**Exercise:** Only the stretch of the listing below that runs from the line with "Herói/Heroína" through the line with "produjo cuando Elliot" is to be printed, exactly and with both ends.

**Given entries:**
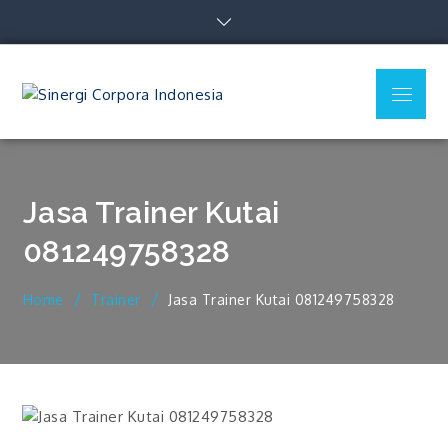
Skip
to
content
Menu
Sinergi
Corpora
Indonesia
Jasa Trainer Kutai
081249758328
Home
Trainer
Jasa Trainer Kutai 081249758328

---

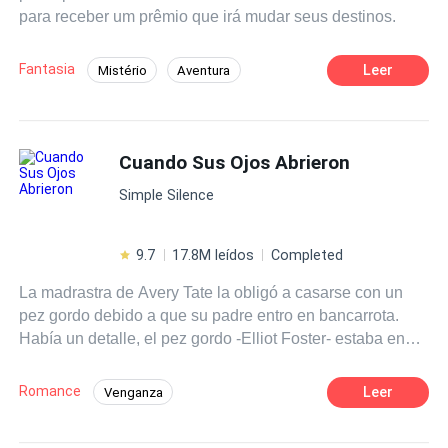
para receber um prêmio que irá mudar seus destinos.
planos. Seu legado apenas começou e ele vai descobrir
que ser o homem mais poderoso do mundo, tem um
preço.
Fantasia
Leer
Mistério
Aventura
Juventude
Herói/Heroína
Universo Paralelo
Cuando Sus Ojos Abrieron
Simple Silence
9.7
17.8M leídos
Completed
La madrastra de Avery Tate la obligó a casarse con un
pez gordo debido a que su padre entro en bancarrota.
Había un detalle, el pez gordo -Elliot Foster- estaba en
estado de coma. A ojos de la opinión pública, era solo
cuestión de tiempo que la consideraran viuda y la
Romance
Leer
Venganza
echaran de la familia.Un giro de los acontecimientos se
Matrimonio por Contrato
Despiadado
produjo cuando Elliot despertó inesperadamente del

**Reply to the exercise:**
Herói/Heroína
Universo Paralelo
Cuando Sus Ojos Abrieron
Simple Silence
9.7
17.8M leídos
Completed
La madrastra de Avery Tate la obligó a casarse con un
pez gordo debido a que su padre entro en bancarrota.
Había un detalle, el pez gordo -Elliot Foster- estaba en
estado de coma. A ojos de la opinión pública, era solo
cuestión de tiempo que la consideraran viuda y la
Romance
Leer
Venganza
echaran de la familia.Un giro de los acontecimientos se
Matrimonio por Contrato
Despiadado
produjo cuando Elliot despertó inesperadamente del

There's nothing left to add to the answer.